October 23 | Locusts and swords, dreams and visions

 

 

The video includes the scripture and the sermon.

 

Sermon | Locusts and swords, dreams and visions
Text: Joel 1:1-7; 2:21-31
Speaker: Joel Miller

 

Of the 150+ Sundays in the three-year lectionary cycle, exactly one includes a passage from the book of Joel.  I take no personal offense at this.  I’ve always liked that my biblical namesake is considered to be one of the “minor prophets.”  It does take some of the pressure off.  Or as fellow CMCer Joel Call recently said of the name, it’s like an indy label.  I’m waiting for his band “Joel and the minor prophets.”  Add in small business owner Joel Copeland, and we’re kind of everywhere around here.          

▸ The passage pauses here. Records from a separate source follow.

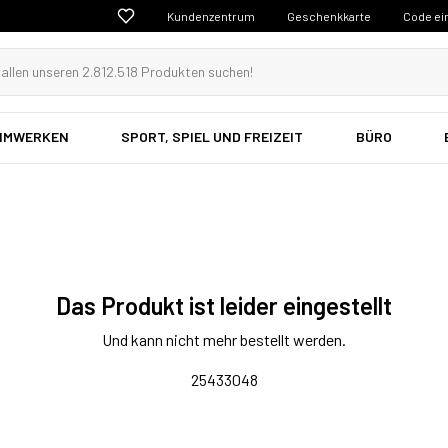
Kundenzentrum
Geschenkkarte
Code ei
EIMWERKEN
SPORT, SPIEL UND FREIZEIT
BÜRO
Das Produkt ist leider eingestellt
Und kann nicht mehr bestellt werden.
25433048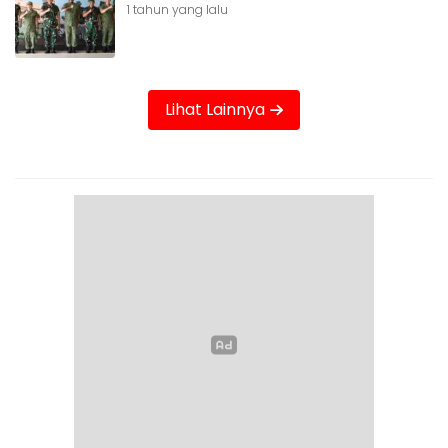
1 tahun yang lalu
Lihat Lainnya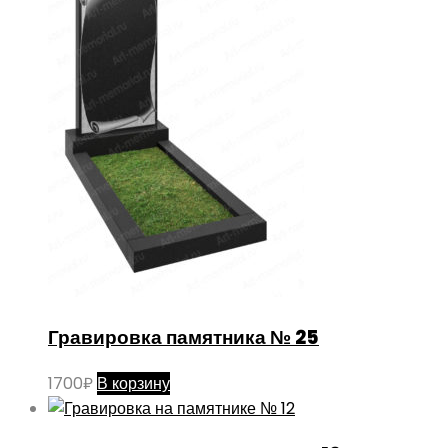
Гравировка памятника № 25
1700
₽
В корзину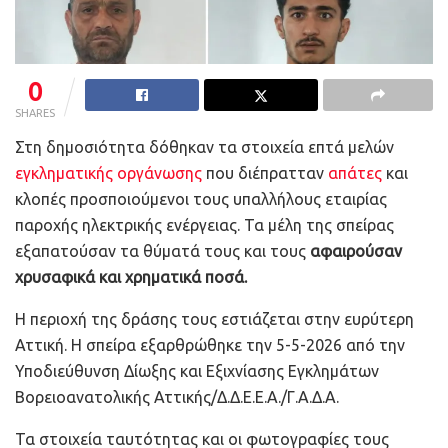
0
SHARES
Στη δημοσιότητα δόθηκαν τα στοιχεία επτά μελών
εγκληματικής οργάνωσης
που διέπρατταν
απάτες
και
κλοπές προσποιούμενοι τους υπαλλήλους εταιρίας
παροχής ηλεκτρικής ενέργειας. Τα μέλη της σπείρας
εξαπατούσαν τα θύματά τους και τους
αφαιρούσαν
χρυσαφικά και χρηματικά ποσά.
Η περιοχή της δράσης τους εστιάζεται στην ευρύτερη
Αττική. Η σπείρα εξαρθρώθηκε την 5-5-2026 από την
Υποδιεύθυνση Δίωξης και Εξιχνίασης Εγκλημάτων
Βορειοανατολικής Αττικής/Δ.Δ.Ε.Ε.Α./Γ.Α.Δ.Α.
Τα στοιχεία ταυτότητας και οι φωτογραφίες τους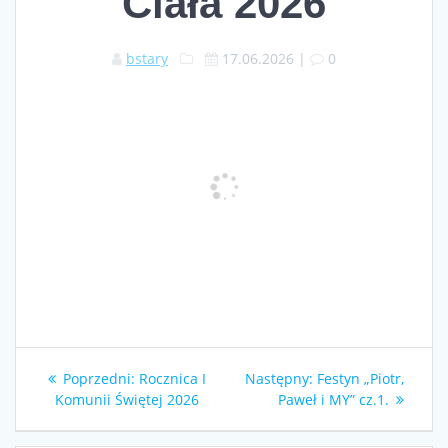
Ciała 2026
bstary
17.06.2026
|
0
Nawigacja
Poprzedni
Następny
Poprzedni:
Rocznica I
Następny:
Festyn „Piotr,
wpisu
wpis:
wpis:
Komunii Świętej 2026
Paweł i MY” cz.1.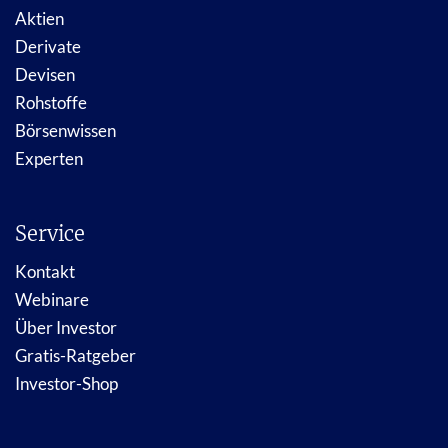
Aktien
Derivate
Devisen
Rohstoffe
Börsenwissen
Experten
Service
Kontakt
Webinare
Über Investor
Gratis-Ratgeber
Investor-Shop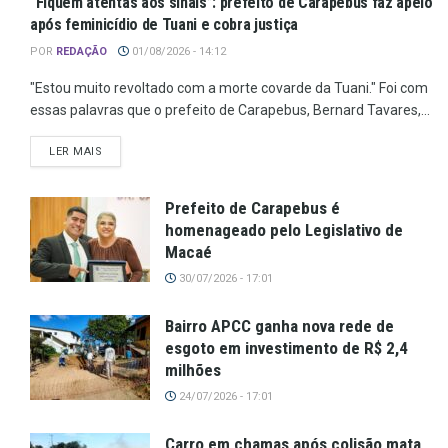
“Fiquem atentas aos sinais”: prefeito de Carapebus faz apelo
após feminicídio de Tuani e cobra justiça
POR
REDAÇÃO
01/08/2026 - 14:12
"Estou muito revoltado com a morte covarde da Tuani." Foi com
essas palavras que o prefeito de Carapebus, Bernard Tavares,...
LER MAIS
Prefeito de Carapebus é
homenageado pelo Legislativo de
Macaé
30/07/2026 - 17:01
Bairro APCC ganha nova rede de
esgoto em investimento de R$ 2,4
milhões
24/07/2026 - 17:01
Carro em chamas após colisão mata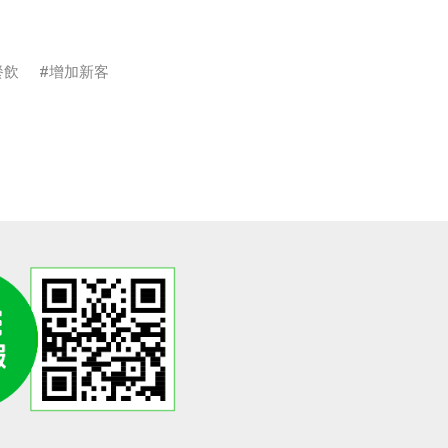
餐飲
增加新客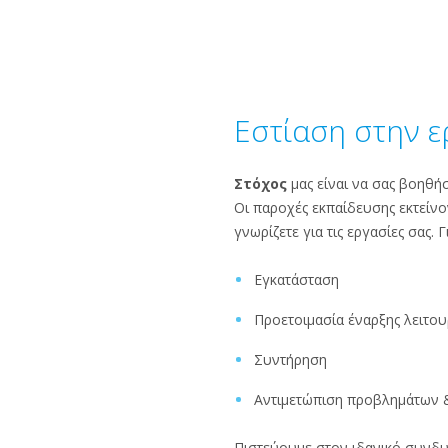
Εστίαση στην ε
Στόχος
μας είναι να σας βοηθ
Οι παροχές εκπαίδευσης εκτείνον
γνωρίζετε για τις εργασίες σας.
Εγκατάσταση
Προετοιμασία έναρξης λειτου
Συντήρηση
Αντιμετώπιση προβλημάτων &
Πιστεύουμε στον ιδανικό συνδυ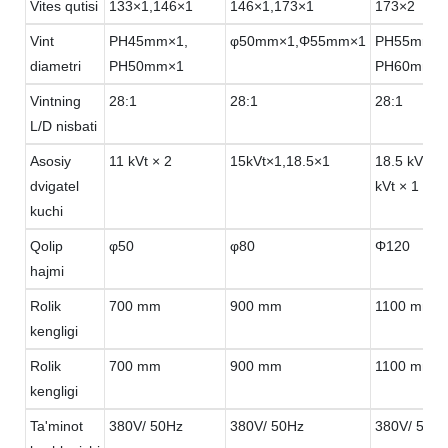
Vites qutisi
133×1,146×1
146×1,173×1
173×2
Vint
PH45mm×1,
φ50mm×1,Φ55mm×1
PH55mm×1
diametri
PH50mm×1
PH60mm×
Vintning
28:1
28:1
28:1
L/D nisbati
Asosiy
11 kVt × 2
15kVt×1,18.5×1
18.5 kVt × 
dvigatel
kVt × 1
kuchi
Qolip
φ50
φ80
Φ120
hajmi
Rolik
700 mm
900 mm
1100 mm
kengligi
Rolik
700 mm
900 mm
1100 mm
kengligi
Ta'minot
380V/ 50Hz
380V/ 50Hz
380V/ 50H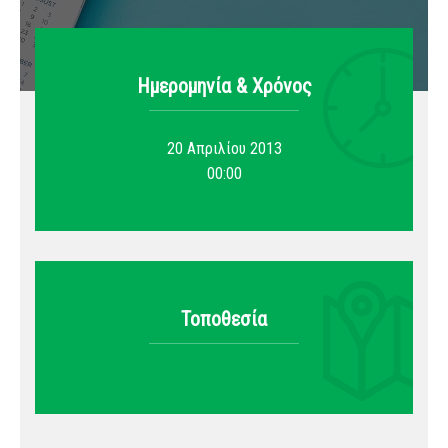
Ημερομηνία & Xρόνος
20 Απριλίου 2013
00:00
Τοποθεσία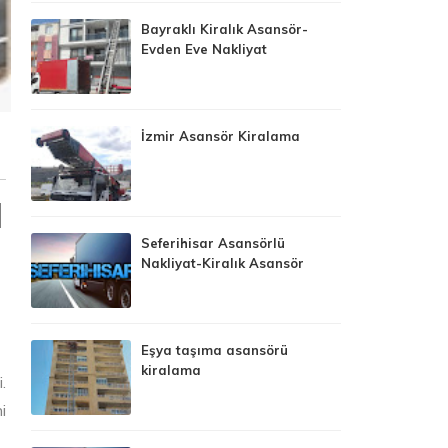
Bayraklı Kiralık Asansör-
Evden Eve Nakliyat
İzmir Asansör Kiralama
ü
Seferihisar Asansörlü
Nakliyat-Kiralık Asansör
Eşya taşıma asansörü
kiralama
.
i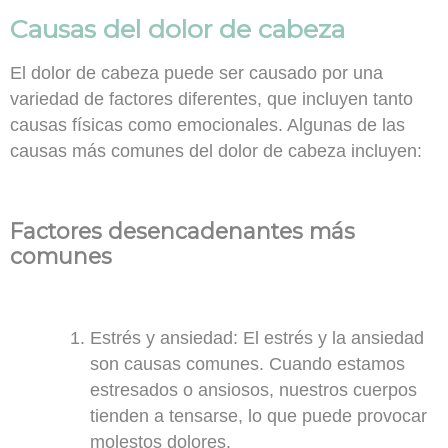
Causas del dolor de cabeza
El dolor de cabeza puede ser causado por una
variedad de factores diferentes, que incluyen tanto
causas físicas como emocionales
. Algunas de las
causas más comunes del dolor de cabeza incluyen:
Factores desencadenantes más
comunes
Estrés y ansiedad
: El estrés y la ansiedad
son causas comunes. Cuando estamos
estresados o ansiosos, nuestros cuerpos
tienden a tensarse, lo que puede provocar
molestos dolores.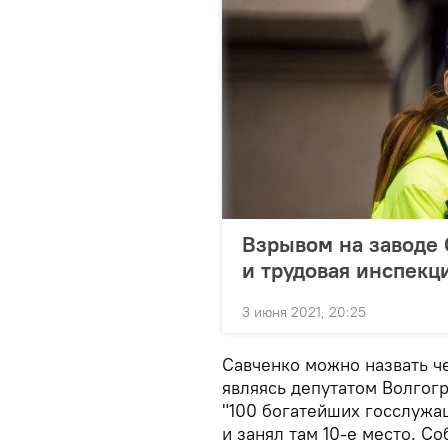
Взрывом на заводе 
и трудовая инспекц
3 июня 2021, 20:25
Савченко можно назвать че
являясь депутатом Волгог
"100 богатейших госслужащ
и занял там 10-е место. С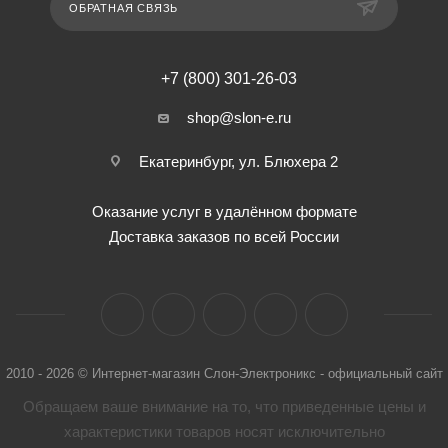
ОБРАТНАЯ СВЯЗЬ
+7 (800) 301-26-03
shop@slon-e.ru
Екатеринбург, ул. Блюхера 2
Оказание услуг в удалённом формате
Доставка заказов по всей России
2010 - 2026 © Интернет-магазин Слон-Электроникс - официальный сайт
Обращаем ваше внимание на то, что приведенные цены и
характеристики товaров носят исключительно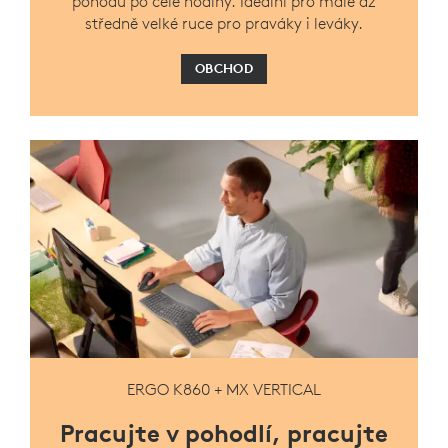
pohodu po celé hodiny. Ideální pro malé až
středně velké ruce pro praváky i leváky.
OBCHOD
ERGO K860 + MX VERTICAL
Pracujte v pohodlí, pracujte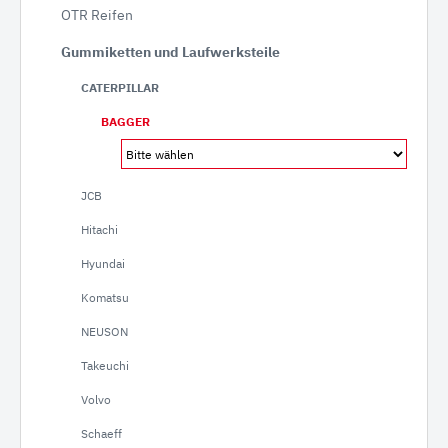
OTR Reifen
Gummiketten und Laufwerksteile
CATERPILLAR
BAGGER
JCB
Hitachi
Hyundai
Komatsu
NEUSON
Takeuchi
Volvo
Schaeff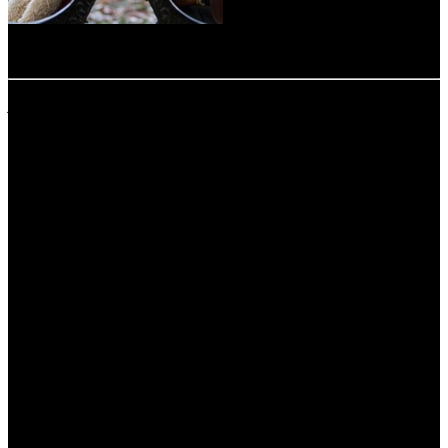
-
расшифровка названий компаний-дистрибьюторов:
AOF - A-One Films
CAE - Каскад фильм
CAO - Каро Премьер
CDL - CD Land
CPF - Capella Film
CPP - Централ Партнершип Paramount
CPRG - Cinema Prestige
CRP - КарроПрокат
EXP - Экспонента Фильм
KNLG - Кинологистика
LUX - Люксор
MD - MDfilm
MVK - MVK
PNR - Пионер
PVZGL - Про:взгляд
UPI - UPI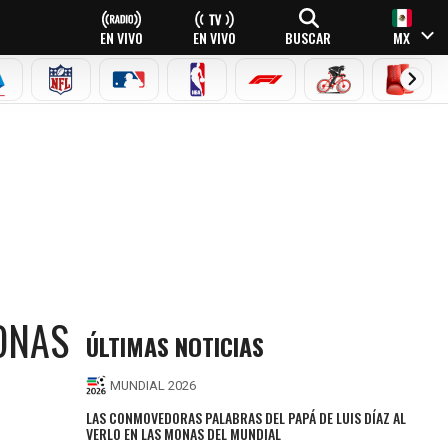
EN VIVO
EN VIVO
BUSCAR
MX
EAGUE
ERIE A
NFL
MLB
NBA
FÓRMULA 1
CICLISMO
BOXEO
ONAS
ÚLTIMAS NOTICIAS
MUNDIAL 2026
LAS CONMOVEDORAS PALABRAS DEL PAPÁ DE LUIS DÍAZ AL
VERLO EN LAS MONAS DEL MUNDIAL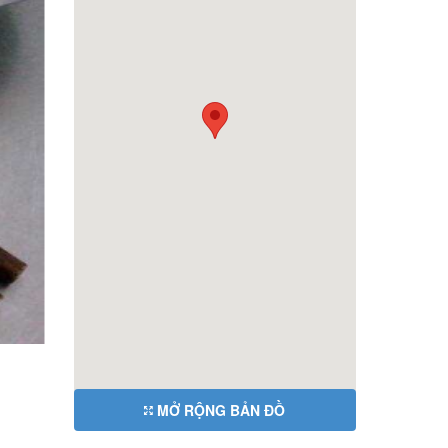
MỞ RỘNG BẢN ĐỒ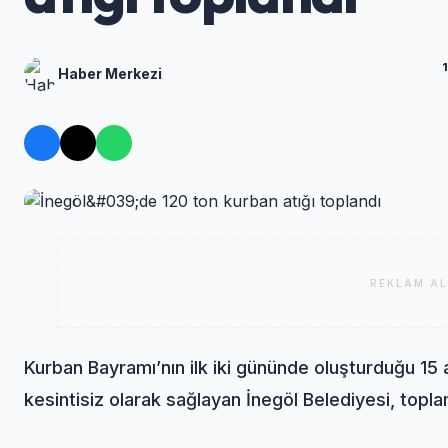
Haber Merkezi
REKLAM AL
Kurban Bayramı’nın ilk iki gününde oluşturduğu 15 a
kesintisiz olarak sağlayan İnegöl Belediyesi, topla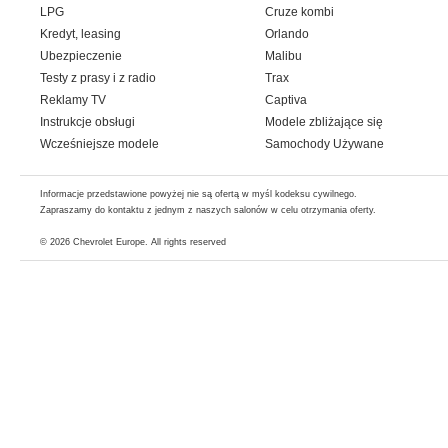
LPG
Cruze kombi
Kredyt, leasing
Orlando
Ubezpieczenie
Malibu
Testy z prasy i z radio
Trax
Reklamy TV
Captiva
Instrukcje obsługi
Modele zbliżające się
Wcześniejsze modele
Samochody Używane
Informacje przedstawione powyżej nie są ofertą w myśl kodeksu cywilnego.
Zapraszamy do kontaktu z jednym z naszych salonów w celu otrzymania oferty.
© 2026
Chevrolet Europe
. All rights reserved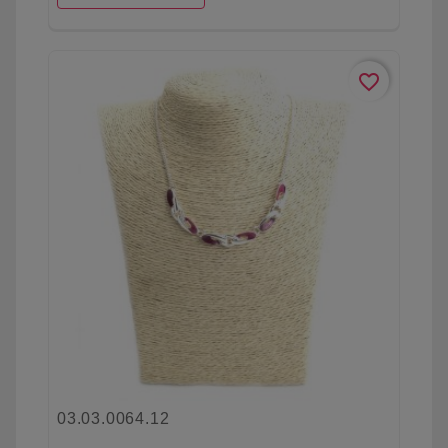
favorite_border
03.03.0064.12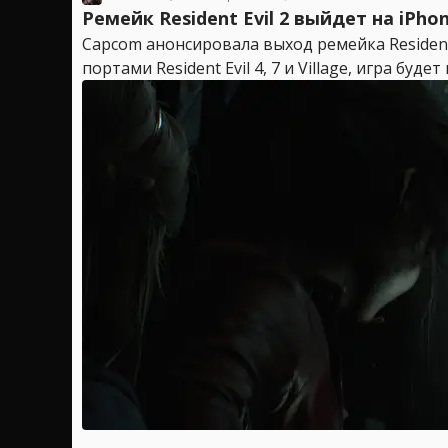
Ремейк Resident Evil 2 выйдет на iPhon
Capcom анонсировала выход ремейка Resident 
портами Resident Evil 4, 7 и Village, игра буд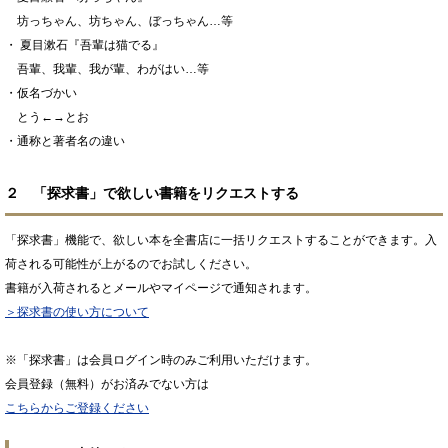
坊っちゃん、坊ちゃん、ぼっちゃん…等
・ 夏目漱石『吾輩は猫でる』
吾輩、我輩、我が輩、わがはい…等
・仮名づかい
とう←→とお
・通称と著者名の違い
２ 「探求書」で欲しい書籍をリクエストする
「探求書」機能で、欲しい本を全書店に一括リクエストすることができます。入
荷される可能性が上がるのでお試しください。
書籍が入荷されるとメールやマイページで通知されます。
＞探求書の使い方について
※「探求書」は会員ログイン時のみご利用いただけます。
会員登録（無料）がお済みでない方は
こちらからご登録ください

One of my first Bible memory verses of my own choosing was Joel chapter 1 verse 1.  “The word of the Lord came to Joel, son of Pethuel.”  I had no idea who Pethuel was, and still don’t, but I kind of liked the sound of the word of the Lord coming to Joel.  With that and John 11:35, “Jesus wept,” I was pretty sure there were at least two Bible verses I could remember word for word.

Of the many times I’ve preached through the lectionary, I don’t think I’ve ever focused on the three-chapter book of Joel.  So today is the day.  It’s a much less daunting task to do in one sermon than, say, the book of Mark.  

If you’ve been around church a while, chances are you’ve heard this prophet referenced.  Every Pentecost Sunday we read from Acts chapter 2.  The story takes place about 50 days after Jesus’ death and resurrection, after his ascension, when a group of Jesus followers are all gathered together in Jerusalem.  Suddenly they hear the sound of a fierce wind fill the entire house.  Separate flames of fire appear over each and every one of them.  They all start speaking in different languages, and pilgrims in the streets outside who have come from around the world for the Pentecost festival hear them speaking in their own native languages. 

What in the world is going on?  That’s the question Acts records everyone asking. 

It’s Peter who stands up, among the commotion, and ventures some commentary.  Only he doesn’t start by using his own words.  He starts with words spoken centuries before.  Words that seem to be coming to life before their very eyes.  Words spoken by the prophet Joel: “In the last days I will pour out my spirit on all flesh; your sons and your daughters shall prophesy, your old men shall dream dreams, and your young men shall see visions.  29 Even on the male and female slaves, in those days I will pour out my spirit.”  

Christian theology would continue to develop the idea that the last days of which the prophets had spoken had come.  That Jesus’s crucifixion at the hands of the Roman state and God’s defeat of the death-dealing forces of domination by raising Jesus up had ushered in a new era.  It’s the era when we no longer need to wait for the prophesies to be fulfilled because they are being fulfilled all around us and we are part of that fulfillment. 

So said Peter.  So teaches the church.  So dreamed the prophet Joel. 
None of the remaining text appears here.